The ROL project was launched in 2012 to clean up and beautify a 10km stretch of the Klang River in central Kuala Lumpur.
The RM4.4 billion project includes river cleaning, beautification and development. A total of RM3.4 billion was allocated for clean-up operations and the remaining RM1 billion for landscaping.
In a statement, C4 executive director Cynthia Gabriel and senior researcher Lalitha Kunaratnam noted that the 2015 Auditor-General’s Report Series 1 showed there were cost escalations and delays in execution of the river cleaning component of the ROL.
“It has revealed, among others, lack of feasibility studies, procedural missteps, lack of oversight, poor contract management and enforcement,” they said.
“These flaws continued to prevail since no corrective or preventive action was taken to address them, as revealed in the subsequent audit in 2017,” they added.
Data from the 2017 A-G’s report on river water quality control projects cited in the statement showed that all six contracts in the ROL project had extensions of time (EOTs) granted, ranging from 92 days to 944 days.

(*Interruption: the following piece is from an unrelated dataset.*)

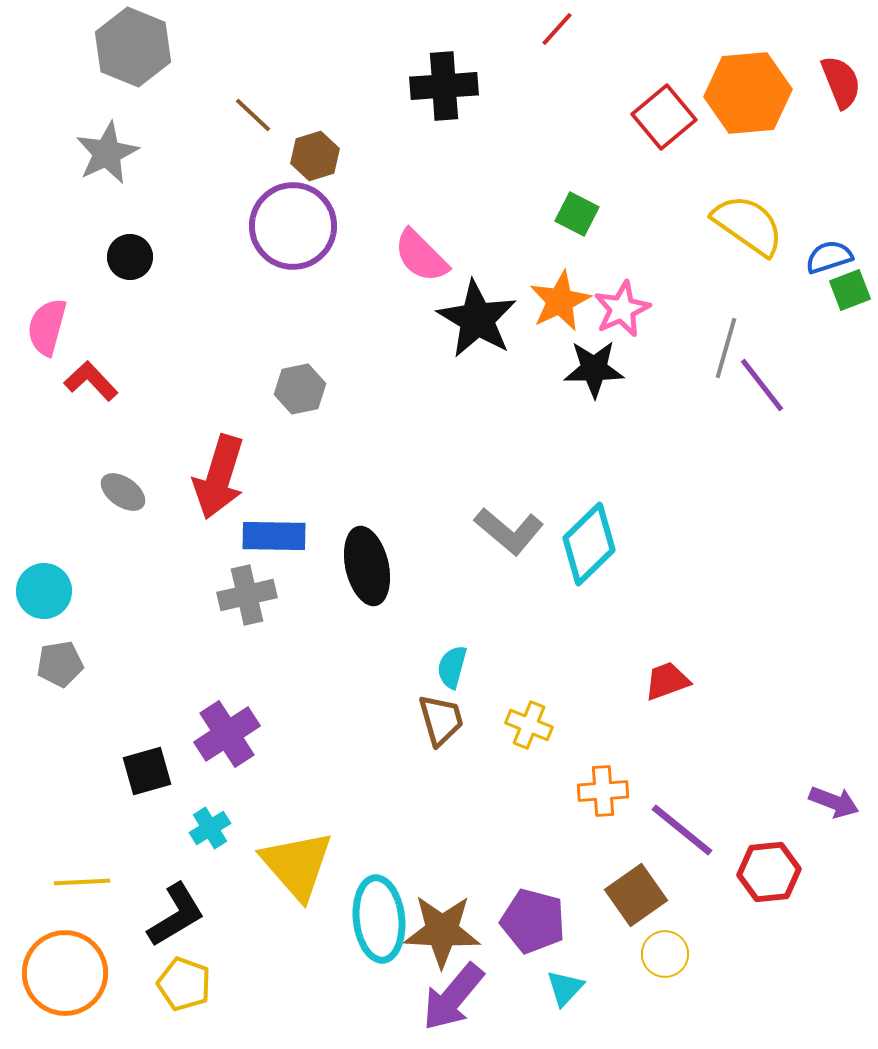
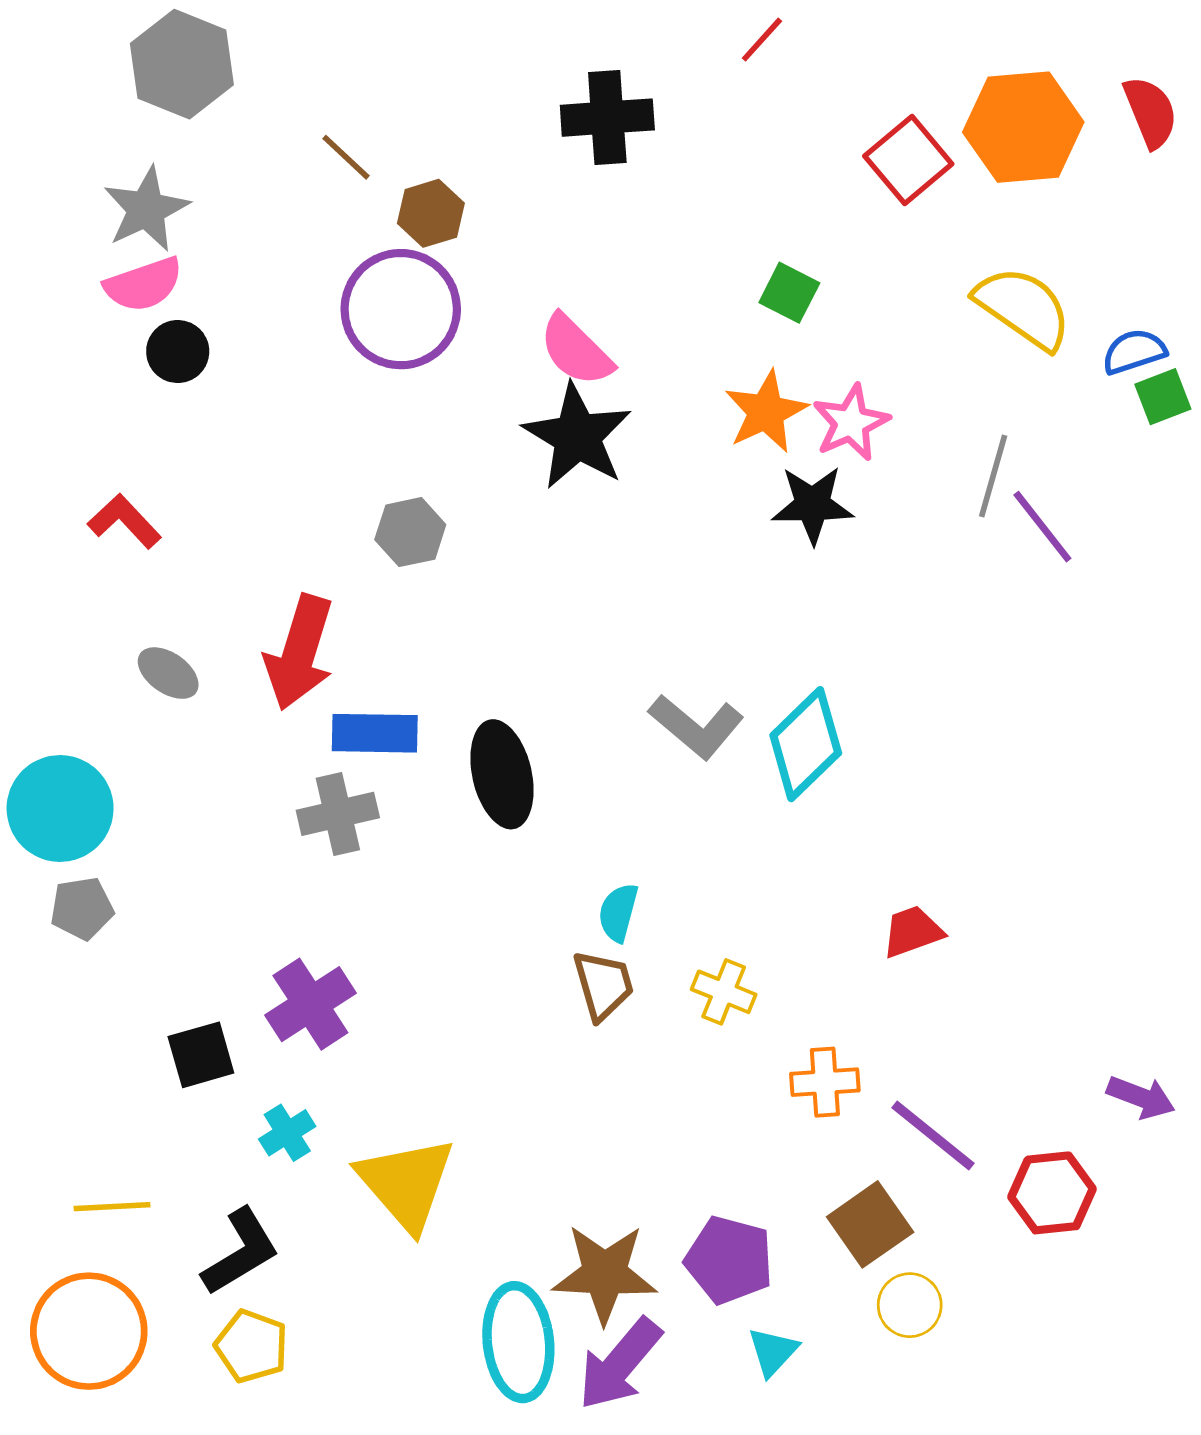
black star: (477, 319) -> (577, 436), moved
pink semicircle: (47, 327) -> (144, 284), moved, turned -124
cyan circle: (44, 591) -> (60, 808), size x1.4
cyan ellipse: (379, 919) -> (518, 1342), moved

An audit conducted on six of the 14 contracts awarded for the ROL, they added, revealed that the contracts increased by RM15 million to RM182 million as of October 2017.
Cynthia and Lalitha also cited a recent media report that said collapsible weirs (barriers) costing RM35 million at the Dayabumi Complex and in Brickfields had been out of commission for months.
Weirs are being installed at several places along a 2.2km river stretch from Dataran Merdeka to Dayabumi in the city centre as part of the ROL’s river beautification.
They further claimed a recent site visit to a river beautification site at Taman Titiwangsa, which is supposed to be completed this November, “suggests that the contractor had no intention to make it work within the timeframe and the project is far from completion”.
Cynthia and Lalitha asked what the Pakatan Harapan government and, in particular, the federal territories ministry and Kuala Lumpur City Hall (DBKL) had done to make remedial changes to the ROL project.
They also want to know if there was any cancellation or reverse tendering of incompetent contractors or project consultants and if any non-performing contractors or project consultants were punished or blacklisted by DBKL.
“Why was DBKL’s lackadaisical attitude towards the critical defects of costly non-functional collapsible weirs not detected or vetted by the federal territories minister? Is the current FT minister aware of this matter?”
To ensure that the government gets value for money from this project, they recommended that a revision of the initial plans in relation to its design, requirements, functionality and challenges be carried out.
They also asked that the government carry out a cost-benefit analysis to determine options which would provide the best approach to achieve benefits while maintaining costs to the minimum.
“In line with Pakatan’s pledge to tackle entrenched corruption, C4 urges immediate steps for access to information for public feedback.
“We further assert that Pakatan lay down important rules and standards on accountability mechanisms to assist in detecting fraud and assert our right to greater information over the dealings involving government and sales of government properties.”